# REQUIRED WORK
Leave out all pictures. Return exactly the lines from the top of the material through the line containing "Hours & Contact".

# RECORDS FOR THE EXERCISE
○ ○ ○ ○

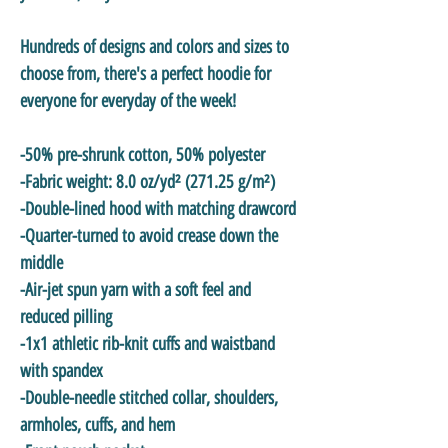
Hundreds of designs and colors and sizes to
choose from, there's a perfect hoodie for
everyone for everyday of the week!
-50% pre-shrunk cotton, 50% polyester
-Fabric weight: 8.0 oz/yd² (271.25 g/m²)
-Double-lined hood with matching drawcord
-Quarter-turned to avoid crease down the
middle
-Air-jet spun yarn with a soft feel and
reduced pilling
-1x1 athletic rib-knit cuffs and waistband
with spandex
-Double-needle stitched collar, shoulders,
armholes, cuffs, and hem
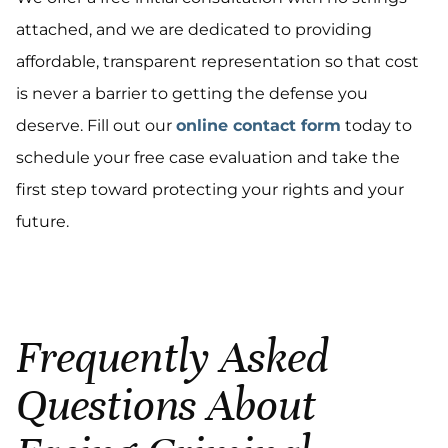
attached, and we are dedicated to providing
affordable, transparent representation so that cost
is never a barrier to getting the defense you
deserve. Fill out our
online contact form
today to
schedule your free case evaluation and take the
first step toward protecting your rights and your
future.
Frequently Asked
Questions About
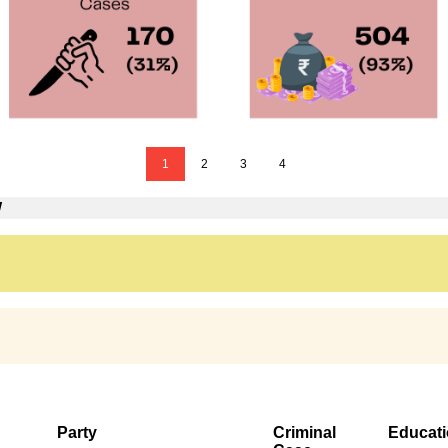
1
2
3
4
W
Party
Criminal
Educat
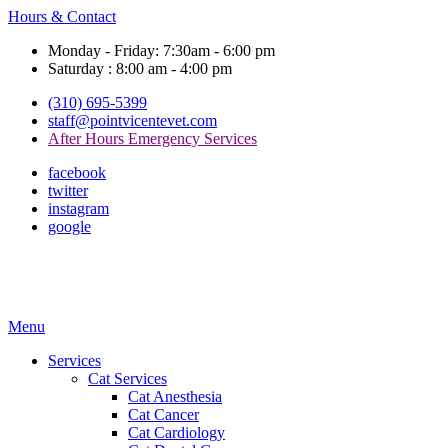
Hours & Contact
Monday - Friday: 7:30am - 6:00 pm
Saturday : 8:00 am - 4:00 pm
(310) 695-5399
staff@pointvicentevet.com
After Hours Emergency Services
facebook
twitter
instagram
google
Main
Menu
Menu
Services
Cat Services
Cat Anesthesia
Cat Cancer
Cat Cardiology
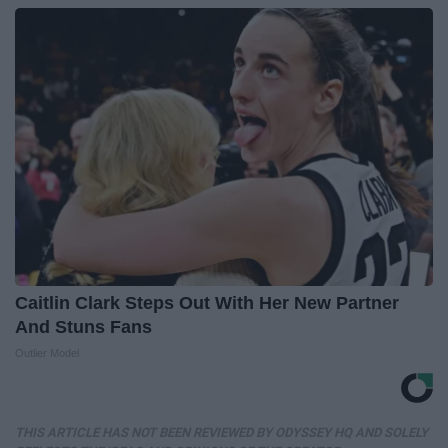
Caitlin Clark Steps Out With Her New Partner
And Stuns Fans
Outlier Model
THIS ARTICLE HAS NOT BEEN REVIEWED BY ODYSSEY HQ AND SOLELY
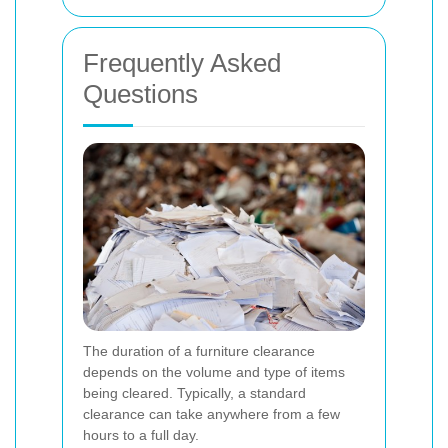
Frequently Asked
Questions
The duration of a furniture clearance
depends on the volume and type of items
being cleared. Typically, a standard
clearance can take anywhere from a few
hours to a full day.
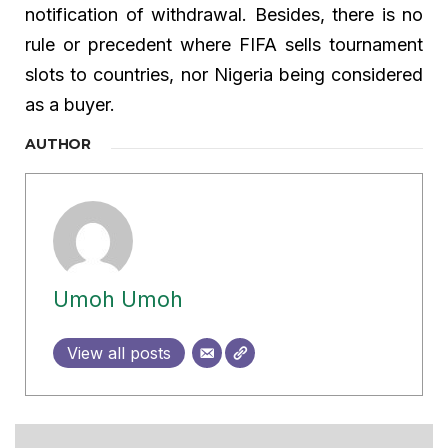
notification of withdrawal. Besides, there is no
rule or precedent where FIFA sells tournament
slots to countries, nor Nigeria being considered
as a buyer.
AUTHOR
Umoh Umoh
View all posts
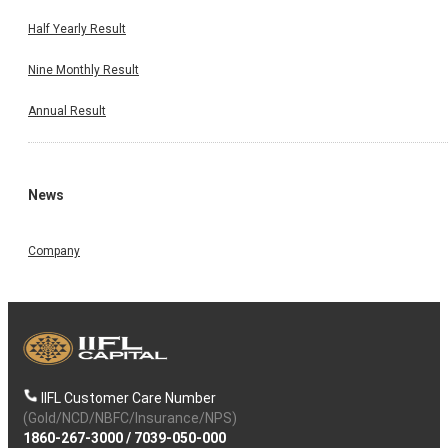
Half Yearly Result
Nine Monthly Result
Annual Result
News
Company
IIFL Customer Care Number
(Gold/NCD/NBFC/Insurance/NPS)
1860-267-3000
/
7039-050-000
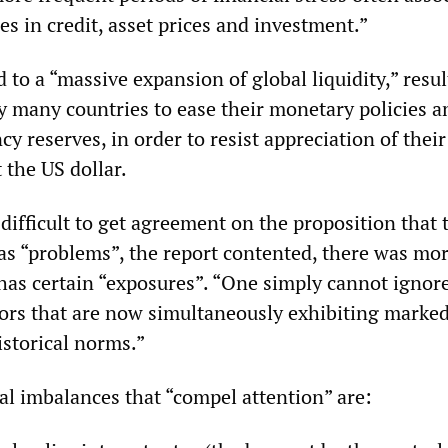
es in credit, asset prices and investment.”
 to a “massive expansion of global liquidity,” resu
y many countries to ease their monetary policies a
y reserves, in order to resist appreciation of their
 the US dollar.
difficult to get agreement on the proposition that 
s “problems”, the report contented, there was mor
 has certain “exposures”. “One simply cannot ignor
ors that are now simultaneously exhibiting marke
istorical norms.”
l imbalances that “compel attention” are:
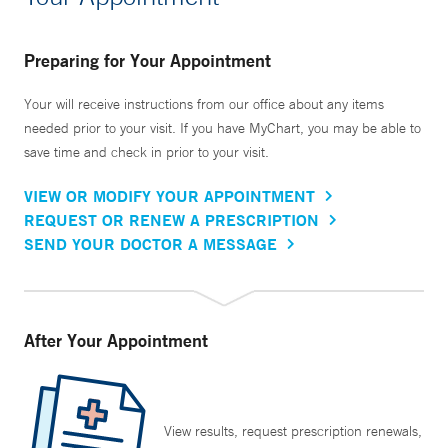
Preparing for Your Appointment
Your will receive instructions from our office about any items
needed prior to your visit. If you have MyChart, you may be able to
save time and check in prior to your visit.
VIEW OR MODIFY YOUR APPOINTMENT
REQUEST OR RENEW A PRESCRIPTION
SEND YOUR DOCTOR A MESSAGE
After Your Appointment
View results, request prescription renewals,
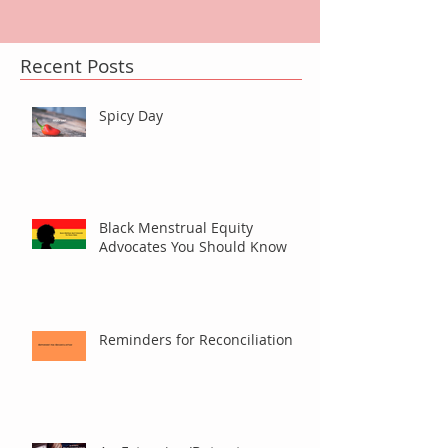
Recent Posts
Spicy Day
Black Menstrual Equity
Advocates You Should Know
Reminders for Reconciliation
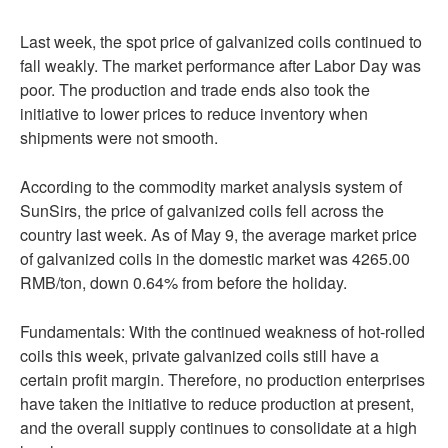
Last week, the spot price of galvanized coils continued to
fall weakly. The market performance after Labor Day was
poor. The production and trade ends also took the
initiative to lower prices to reduce inventory when
shipments were not smooth.
According to the commodity market analysis system of
SunSirs, the price of galvanized coils fell across the
country last week. As of May 9, the average market price
of galvanized coils in the domestic market was 4265.00
RMB/ton, down 0.64% from before the holiday.
Fundamentals: With the continued weakness of hot-rolled
coils this week, private galvanized coils still have a
certain profit margin. Therefore, no production enterprises
have taken the initiative to reduce production at present,
and the overall supply continues to consolidate at a high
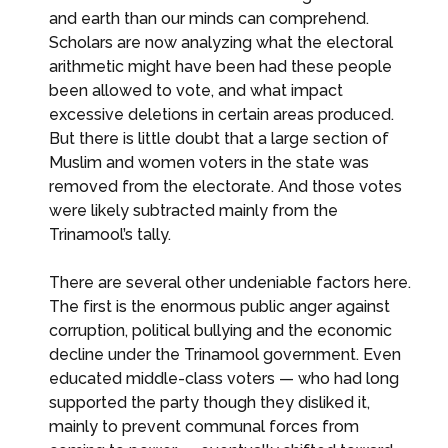
and earth than our minds can comprehend.
Scholars are now analyzing what the electoral
arithmetic might have been had these people
been allowed to vote, and what impact
excessive deletions in certain areas produced.
But there is little doubt that a large section of
Muslim and women voters in the state was
removed from the electorate. And those votes
were likely subtracted mainly from the
Trinamool’s tally.
There are several other undeniable factors here.
The first is the enormous public anger against
corruption, political bullying and the economic
decline under the Trinamool government. Even
educated middle-class voters — who had long
supported the party though they disliked it,
mainly to prevent communal forces from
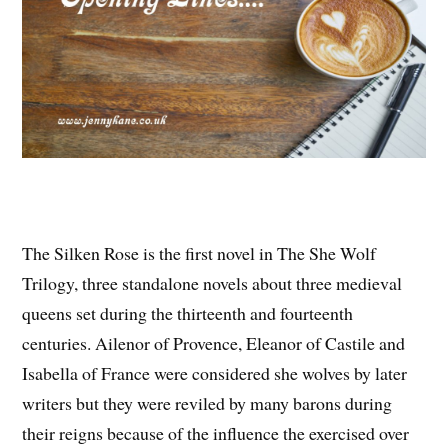
The Silken Rose is the first novel in The She Wolf
Trilogy, three standalone novels about three medieval
queens set during the thirteenth and fourteenth
centuries. Ailenor of Provence, Eleanor of Castile and
Isabella of France were considered she wolves by later
writers but they were reviled by many barons during
their reigns because of the influence the exercised over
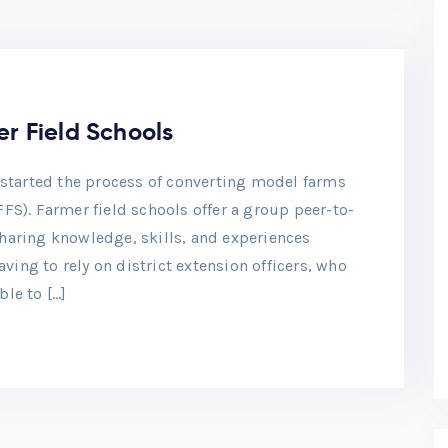
r Field Schools
s started the process of converting model farms
FFS). Farmer field schools offer a group peer-to-
haring knowledge, skills, and experiences
ing to rely on district extension officers, who
ble to […]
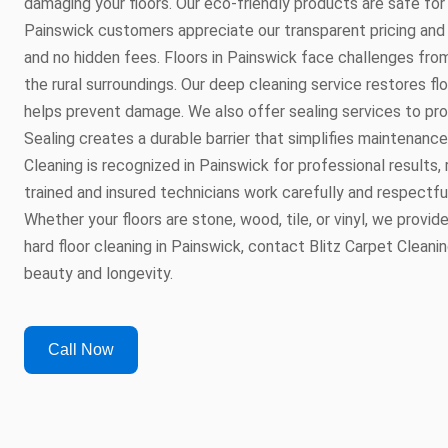
damaging your floors. Our eco-friendly products are safe for 
Painswick customers appreciate our transparent pricing and
and no hidden fees. Floors in Painswick face challenges fro
the rural surroundings. Our deep cleaning service restores fl
helps prevent damage. We also offer sealing services to pro
Sealing creates a durable barrier that simplifies maintenance 
Cleaning is recognized in Painswick for professional results, 
trained and insured technicians work carefully and respectfu
Whether your floors are stone, wood, tile, or vinyl, we provi
hard floor cleaning in Painswick, contact Blitz Carpet Cleanin
beauty and longevity.
Call Now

○ ○ ○ ○

# ANSWER TO THIS EXERCISE
Hundreds of designs and colors and sizes to
choose from, there's a perfect hoodie for
everyone for everyday of the week!
-50% pre-shrunk cotton, 50% polyester
-Fabric weight: 8.0 oz/yd² (271.25 g/m²)
-Double-lined hood with matching drawcord
-Quarter-turned to avoid crease down the
middle
-Air-jet spun yarn with a soft feel and
reduced pilling
-1x1 athletic rib-knit cuffs and waistband
with spandex
-Double-needle stitched collar, shoulders,
armholes, cuffs, and hem
attached, and we are dedicated to providing
affordable, transparent representation so that cost
is never a barrier to getting the defense you
deserve. Fill out our
online contact form
today to
schedule your free case evaluation and take the
first step toward protecting your rights and your
future.
Frequently Asked
Questions About
1
2
3
4
W
Party
Criminal
Educat
Hours & Contact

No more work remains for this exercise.